The tribe of Levi was the only tribe that didn’t get a big plug of territory in Canaan. Instead, they were assigned a few dozen cities throughout the 12 tribes. Thirteen cities belonged to the priests and 35 other cities belonged to all the other members of Levi’s tribe. This policy scattered priests and their associates among the tribes, as a way of providing locals with the services of a priest.
Discussion Questions
- 1
BY ROBERT V. HUBER
God tells the people that when they come to live in the new land he is giving them, they must remember that the land needs a rest just as they need to rest on the Sabbath. So, they should let their land rest every seventh year, neither working it nor harvesting it, neither selling nor storing up its crops. However, the Israelites may eat the crops that grow on their own and anyone else may eat them as well, even the wild animals. That sounds extreme. Why not simply rotate crops instead? Or give some of the land a Sabbath one year and other land another year, so farmers can always put crops in the ground somewhere?
- 2
Apparently, even a sabbath year needed a sabbath rest. Consequently, God mandated that after every seventh sabbath year, a special Jubilee year be held, during which everything reverted to what it was earlier. Ancestral land that had been sold was restored to the original Israelite owners and Israelites who had become slaves because of debts were freed.
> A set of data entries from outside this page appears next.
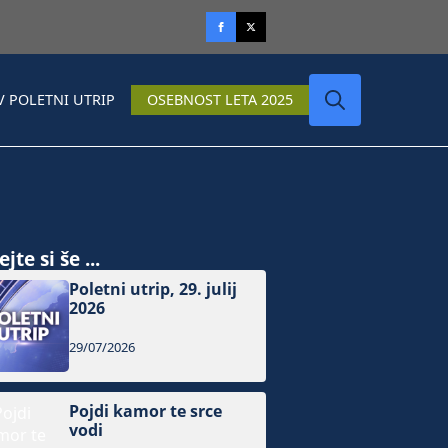
V POLETNI UTRIP
OSEBNOST LETA 2025
Search
for:
jte si še ...
Poletni utrip, 29. julij
2026
29/07/2026
Pojdi kamor te srce
vodi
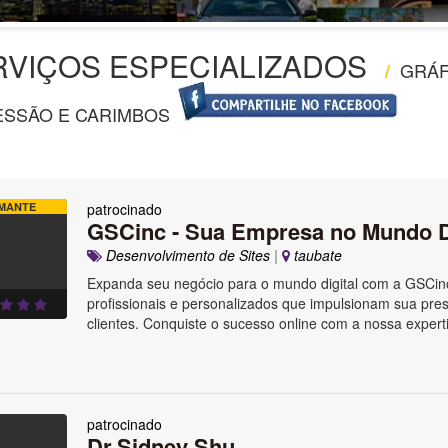
RVIÇOS ESPECIALIZADOS
GRÁF
/
ESSÃO E CARIMBOS
MANTE
patrocinado
GSCinc - Sua Empresa no Mundo Di
Desenvolvimento de Sites
|
taubate
Expanda seu negócio para o mundo digital com a GSCin
profissionais e personalizados que impulsionam sua pre
clientes. Conquiste o sucesso online com a nossa exper
patrocinado
Dr.Sidney Shu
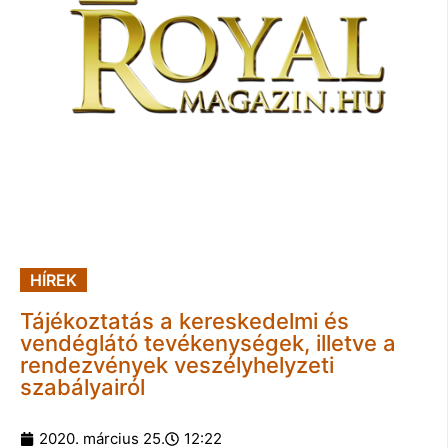
HÍREK
Tájékoztatás a kereskedelmi és
vendéglátó tevékenységek, illetve a
rendezvények veszélyhelyzeti
szabályairól
2020. március 25.
12:22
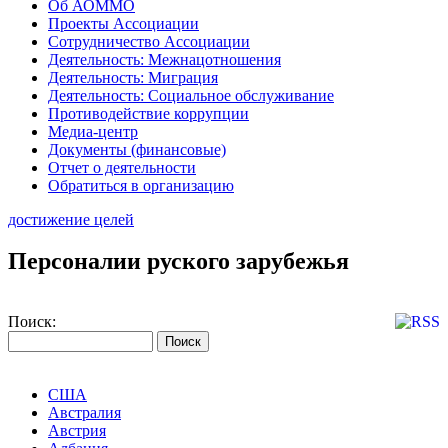
Об АОММО
Проекты Ассоциации
Сотрудничество Ассоциации
Деятельность: Межнацотношения
Деятельность: Миграция
Деятельность: Социальное обслуживание
Противодействие коррупции
Медиа-центр
Документы (финансовые)
Отчет о деятельности
Обратиться в организацию
достижение целей
Персоналии руского зарубежья
Поиск:
США
Австралия
Австрия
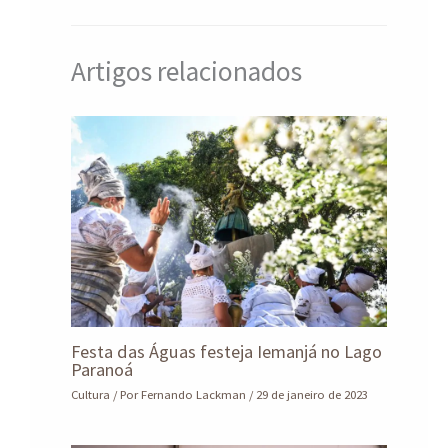
Artigos relacionados
Festa das Águas festeja Iemanjá no Lago
Paranoá
Cultura
/ Por
Fernando Lackman
/
29 de janeiro de 2023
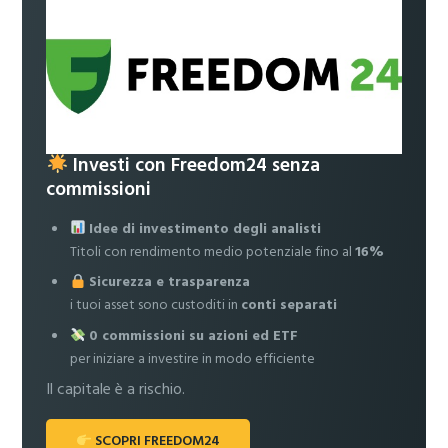
Investi con Freedom24 senza
commissioni
Idee di investimento degli analisti
Titoli con rendimento medio potenziale fino al
16%
Sicurezza e trasparenza
i tuoi asset sono custoditi in
conti separati
0 commissioni su azioni ed ETF
per iniziare a investire in modo efficiente
Il capitale è a rischio.
SCOPRI FREEDOM24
What overall effect do you think this law might have had on Israelite society as a whole?
- 3
How do you react to the idea that God’s law has a system for buying and selling Israelite slaves? Shouldn’t God have pointed the plantation owners in a more humane direction? How would you justify slavery in God’s law?
- 4
The Year of Jubilee made it possible for Israelites who sold their land to buy it back and keep it in the family. Essentially, selling the land to someone outside the family was renting it, if the original owner decided to buy it back. This system eventually broke down and tribal lands melted into one nation of Israel by the time of King Solomon a couple centuries later. What problems do you see in a system like this?
- 5
LIFE APPLICATION. This idea is perhaps more radical than the Jubilee Year buy-back offer. But see what you think. We’ve had so many small farms, large farms, and ranches sold over the past century. Author Stephen M. Miller says the last time he visited his grandparent’s West Virginia farm, the beautiful eastern hills were covered in trailer homes. What do you think would happen if Congress passed a law called “Buy Back the Family Land”? Any land under the name of a person’s parents or grandparents could be bought back by someone in the family. Would you like to buy some land back? And what would happen if the farmer who owned the property your house is on had a grandson who decided to buy it back for sentimental reasons?
- 6
LIFE APPLICATION. In some ways, life hasn’t changed much over the past 3,500 years or so. People still get into debt and have to sell themselves into virtual slavery to get out. In the absence of jubilee years, we have instituted bankruptcy laws to get people out of debt, but even these laws seem to help the rich more than the really poor. What further can we do, as a society or as individuals, to help people in financial trouble get back on their feet?